Tan gazetesinin kurucuları Sabiha ve Zekeriya Sertel'in kızı Yıldız Sertel, Caddebostan'da düzenlenen törenin ve Büyükada Hamidiye Camisi'nde kılınan namazın ardından toprağa verildi. Sertel cuma günü Göztepe'deki evinde 86 yaşında yaşamını yitirmişti.
Törende konuşan Kadıköy Belediye Başkanı Selami Öztürk, “Kendisi, memleket hasretiyle yaşama veda eden Nazım Hikmet’in son yolculuğunda yanında bulunmuş. Bundan yaklaşık 4-5 ay önce bana bir mektup yazarak Nazım Hikmet için bir heykel düşündüğünü iletmişti. Heykel bitmek üzere” dedi. Gazeteci Nail Güreli de, “O öldü ama düşünceleri yaşayacak” diye konuştu. Sertel için düzenlenen törene yeğeni Elif Üçer, yakını Ayşe Balaban, gazeteci Ali Sirmen de katıldı.

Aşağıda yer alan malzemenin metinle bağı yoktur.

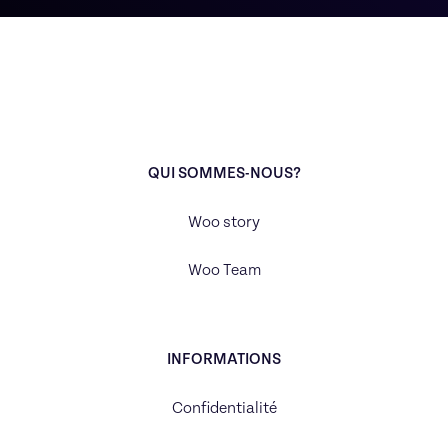
QUI SOMMES-NOUS?
Woo story
Woo Team
INFORMATIONS
Confidentialité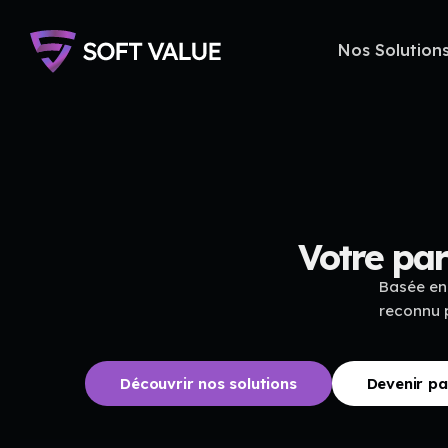
Nos Solution
Votre par
Basée en
reconnu p
Découvrir nos solutions
Devenir pa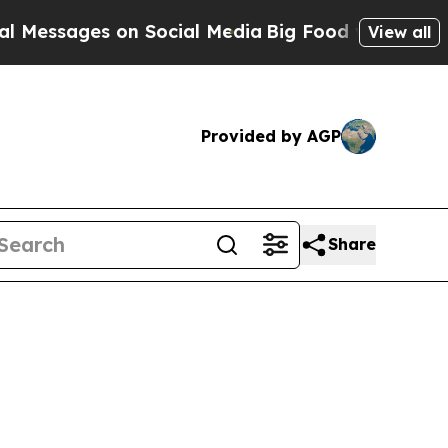
es on Social Media
Big Food vs. The People. Big 
View all
Provided by AGP
Share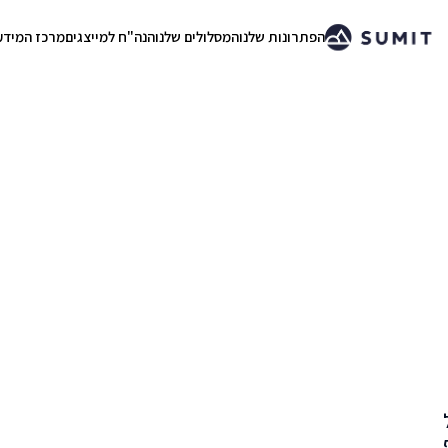
הפתרונות שלנו
המסלולים שלנו
הנה"ח למייצגים
מרכז המידע
.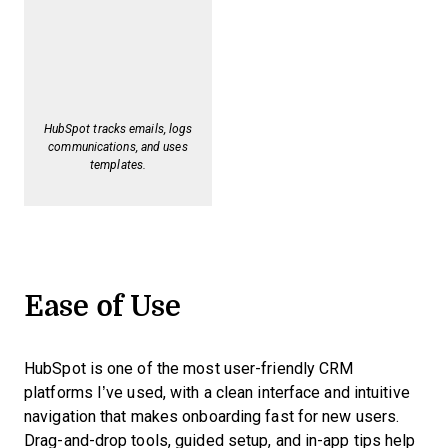
HubSpot tracks emails, logs
communications, and uses
templates.
Ease of Use
HubSpot is one of the most user-friendly CRM
platforms I’ve used, with a clean interface and intuitive
navigation that makes onboarding fast for new users.
Drag-and-drop tools, guided setup, and in-app tips help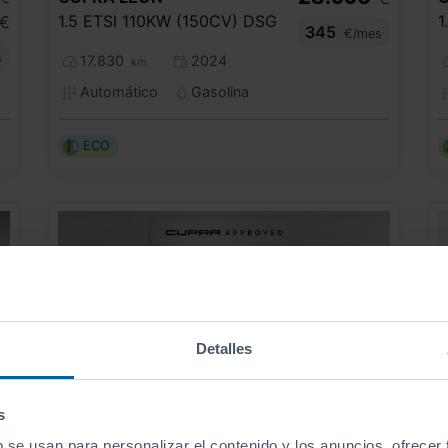
1.5 ETSI 110KW (150CV) DSG
1
€
345
€/mes
s
17.830
2024
km
Automático
Gasolina
ECO
Detalles
s
b se usan para personalizar el contenido y los anuncios, ofrecer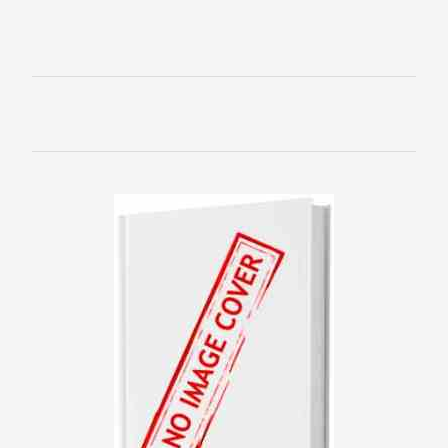
Программирование
Программы
ЛЮБОВНЫЕ
РОМАНЫ
Зарубежные
любовные
романы
Исторические
любовные
романы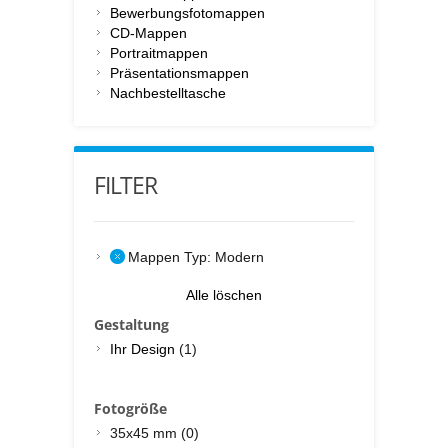
Bewerbungsfotomappen
CD-Mappen
Portraitmappen
Präsentationsmappen
Nachbestelltasche
FILTER
Mappen Typ:
Modern
Alle löschen
Gestaltung
Ihr Design
(1)
Fotogröße
35x45 mm (0)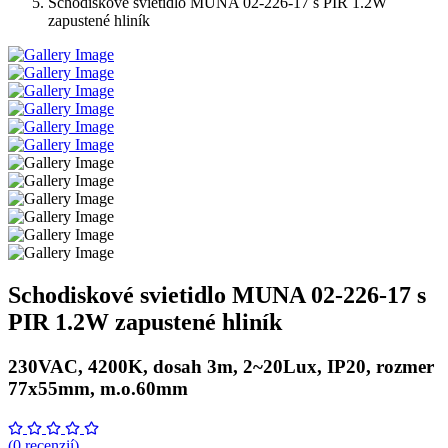
Schodiskové svietidlo MUNA 02-226-17 s PIR 1.2W
zapustené hliník
Schodiskové svietidlo MUNA 02-226-17 s
PIR 1.2W zapustené hliník
230VAC, 4200K, dosah 3m, 2~20Lux, IP20, rozmer
77x55mm, m.o.60mm
(0 recenzií)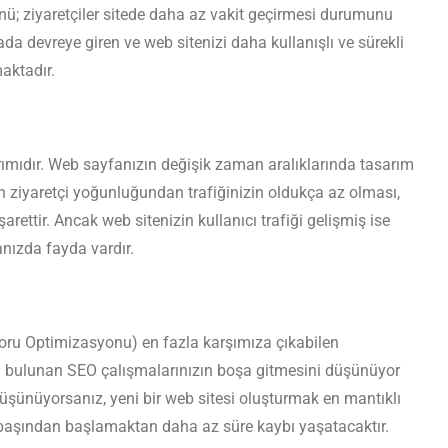
ü; ziyaretçiler sitede daha az vakit geçirmesi durumunu
da devreye giren ve web sitenizi daha kullanışlı ve sürekli
aktadır.
arımıdır. Web sayfanızın değişik zaman aralıklarında tasarım
zın ziyaretçi yoğunluğundan trafiğinizin oldukça az olması,
rettir. Ancak web sitenizin kullanıcı trafiği gelişmiş ise
nızda fayda vardır.
oru Optimizasyonu) en fazla karşımıza çıkabilen
a bulunan SEO çalışmalarınızın boşa gitmesini düşünüyor
düşünüyorsanız, yeni bir web sitesi oluşturmak en mantıklı
 başından başlamaktan daha az süre kaybı yaşatacaktır.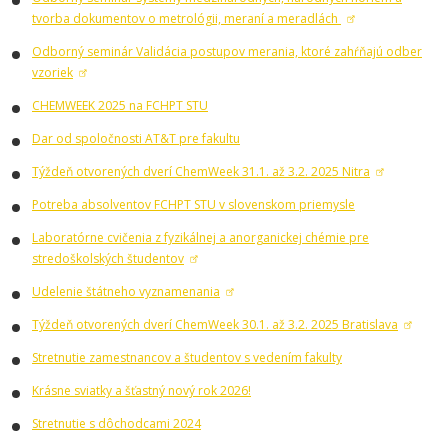
tvorba dokumentov o metrológii, meraní a meradlách
Odborný seminár Validácia postupov merania, ktoré zahŕňajú odber
vzoriek
CHEMWEEK 2025 na FCHPT STU
Dar od spoločnosti AT&T pre fakultu
Týždeň otvorených dverí ChemWeek 31.1. až 3.2. 2025 Nitra
Potreba absolventov FCHPT STU v slovenskom priemysle
Laboratórne cvičenia z fyzikálnej a anorganickej chémie pre
stredoškolských študentov
Udelenie štátneho vyznamenania
Týždeň otvorených dverí ChemWeek 30.1. až 3.2. 2025 Bratislava
Stretnutie zamestnancov a študentov s vedením fakulty
Krásne sviatky a šťastný nový rok 2026!
Stretnutie s dôchodcami 2024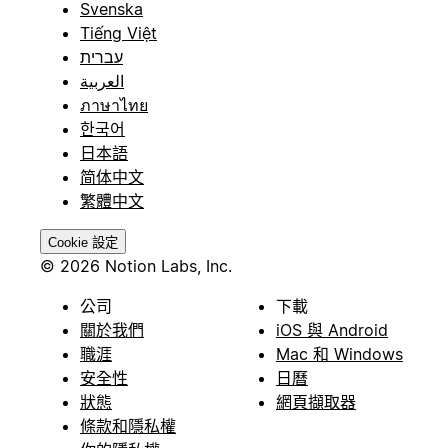
Svenska
Tiếng Việt
עברית
العربية
ภาษาไทย
한국어
日本語
简体中文
繁體中文
Cookie 設定
© 2026 Notion Labs, Inc.
公司
下載
關於我們
iOS 與 Android
職涯
Mac 和 Windows
安全性
日曆
狀態
網頁擷取器
條款和隱私權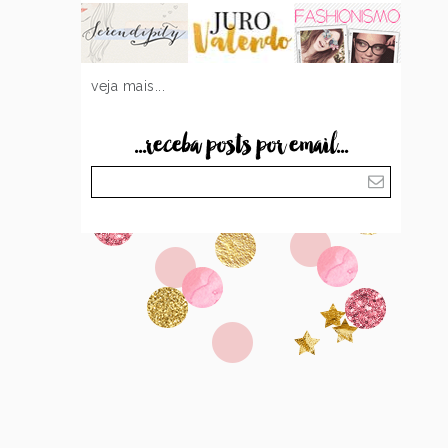
veja mais...
...receba posts por email...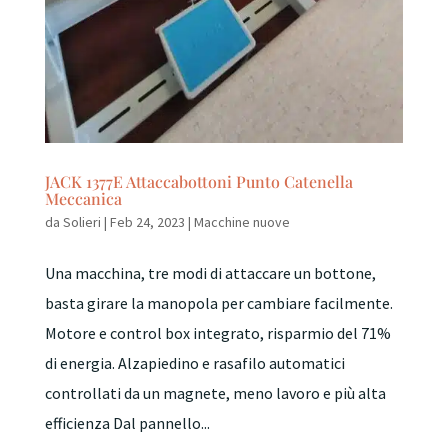
JACK 1377E Attaccabottoni Punto Catenella
Meccanica
da
Solieri
|
Feb 24, 2023
|
Macchine nuove
Una macchina, tre modi di attaccare un bottone,
basta girare la manopola per cambiare facilmente.
Motore e control box integrato, risparmio del 71%
di energia. Alzapiedino e rasafilo automatici
controllati da un magnete, meno lavoro e più alta
efficienza Dal pannello...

Yıldız Sertel doktorasını Fransa'da "Türk işçi göçü ve ekonomik bunalım" başlığıyla tamamladı. Paris VIII üniversitesinde ders verdi. 1988'de üniversiteden emekli oldu ve 1990'da Türkiye'ye döndü. Anılarını "Ardımdaki Yıllar" başlıklı bir kitapta anlattı. 1996'da Sertel Gazetecilik Vakfı'nı kurdu.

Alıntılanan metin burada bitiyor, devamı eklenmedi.